= Complemented lattice =

Bound lattice in which every element has a complement

Hasse diagram of a complemented lattice. A point p and a line l of the Fano plane are complements if and only if p does not lie on l.

In the mathematical discipline of order theory, a complemented lattice is a bounded lattice (with least element 0 and greatest element 1), in which every element a has a complement, i.e. an element b satisfying a ∨ b = 1 and a ∧ b = 0.
Complements need not be unique.

A relatively complemented lattice is a lattice such that every interval [c, d], viewed as a bounded lattice in its own right, is a complemented lattice.

An orthocomplementation on a complemented lattice is an involution that is order-reversing and maps each element to a complement. An orthocomplemented lattice satisfying a weak form of the modular law is called an orthomodular lattice.

In bounded distributive lattices, complements are unique. Every complemented distributive lattice has a unique orthocomplementation and is in fact a Boolean algebra.

==Definition and basic properties==
A complemented lattice is a bounded lattice (with least element 0 and greatest element 1), in which every element a has a complement, i.e. an element b such that
a ∨ b = 1 and a ∧ b = 0.

In general an element may have more than one complement. However, in a (bounded) distributive lattice every element will have at most one complement.

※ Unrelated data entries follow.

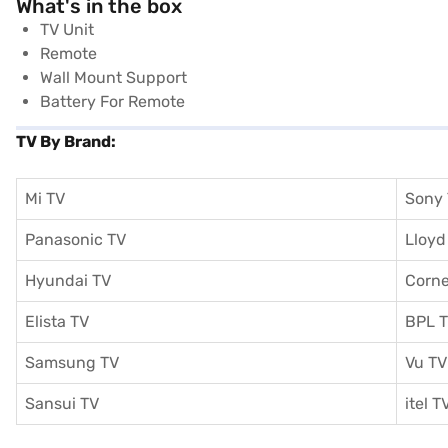
What's in the box
TV Unit
Remote
Wall Mount Support
Battery For Remote
TV By Brand:
Mi TV
Sony
Panasonic TV
Lloyd
Hyundai TV
Corne
Elista TV
BPL 
Samsung TV
Vu TV
Sansui TV
itel T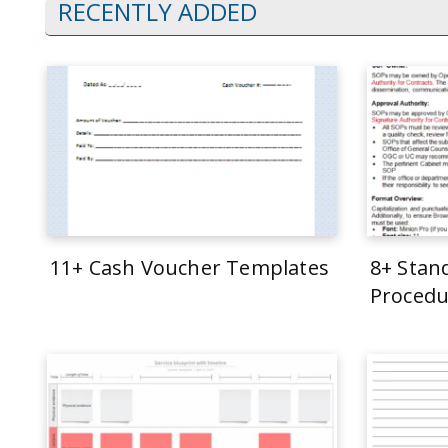
RECENTLY ADDED
11+ Cash Voucher Templates
8+ Stan
Procedu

A lattice in which every element has exactly one complement is called a uniquely complemented lattice

A lattice with the property that every interval (viewed as a sublattice) is complemented is called a relatively complemented lattice. In other words, a relatively complemented lattice is characterized by the property that for every element a in an interval [c, d] there is an element b such that
a ∨ b = d and a ∧ b = c.
Such an element b is called a complement of a relative to the interval.

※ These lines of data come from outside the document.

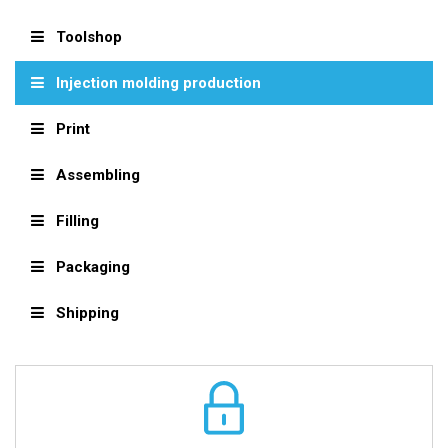
Toolshop
Injection molding production
Print
Assembling
Filling
Packaging
Shipping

A distributive lattice is complemented if and only if it is bounded and relatively complemented. The lattice of subspaces of a vector space provide an example of a complemented lattice that is not, in general, distributive.

==Orthocomplementation==

An orthocomplementation on a bounded lattice is a function that maps each element a to an "orthocomplement" a^{⊥} in such a way that the following axioms are satisfied:
- Complement law
  a^{⊥} ∨ a = 1 and a^{⊥} ∧ a = 0.
- Involution law
  a^{⊥⊥} = a.
- Order-reversing
  if a ≤ b then b^{⊥} ≤ a^{⊥}.
An orthocomplemented lattice or ortholattice is a bounded lattice equipped with an orthocomplementation. The lattice of subspaces of an inner product space, and the orthogonal complement operation, provides an example of an orthocomplemented lattice that is not, in general, distributive.

Some complemented lattices
In the pentagon lattice N_{5}, the node on the right-hand side has two complements.
The diamond lattice M_{3} admits no orthocomplementation.
The lattice M_{4} admits 3 orthocomplementations.
The hexagon lattice admits a unique orthocomplementation, but it is not uniquely complemented.

Boolean algebras are a special case of orthocomplemented lattices, which in turn are a special case of complemented lattices (with extra structure). The ortholattices are most often used in quantum logic, where the closed subspaces of a separable Hilbert space represent quantum propositions and behave as an orthocomplemented lattice.

Orthocomplemented lattices, like Boolean algebras, satisfy de Morgan's laws:

- (a ∨ b)^{⊥} = a^{⊥} ∧ b^{⊥}
- (a ∧ b)^{⊥} = a^{⊥} ∨ b^{⊥}.

==Orthomodular lattices==

A lattice is called modular if for all elements a, b and c the implication
if a ≤ c, then a ∨ (b ∧ c) = (a ∨ b) ∧ c
holds. This is weaker than distributivity; e.g. the above-shown lattice M_{3} is modular, but not distributive.

A natural further weakening of this condition for orthocomplemented lattices, necessary for applications in quantum logic, is to require it only in the special case b = a^{⊥}. An orthomodular lattice is therefore defined as an orthocomplemented lattice such that for any two elements the implication
if a ≤ c, then a ∨ (a^{⊥} ∧ c) = c
holds.

Lattices of this form are of crucial importance for the study of quantum logic, since they are part of the axiomisation of the Hilbert space formulation of quantum mechanics. Garrett Birkhoff and John von Neumann observed that the propositional calculus in quantum logic is "formally indistinguishable from the calculus of linear subspaces [of a Hilbert space] with respect to set products, linear sums and orthogonal complements" corresponding to the roles of and, or and not in Boolean lattices. This remark has spurred interest in the closed subspaces of a Hilbert space, which form an orthomodular lattice.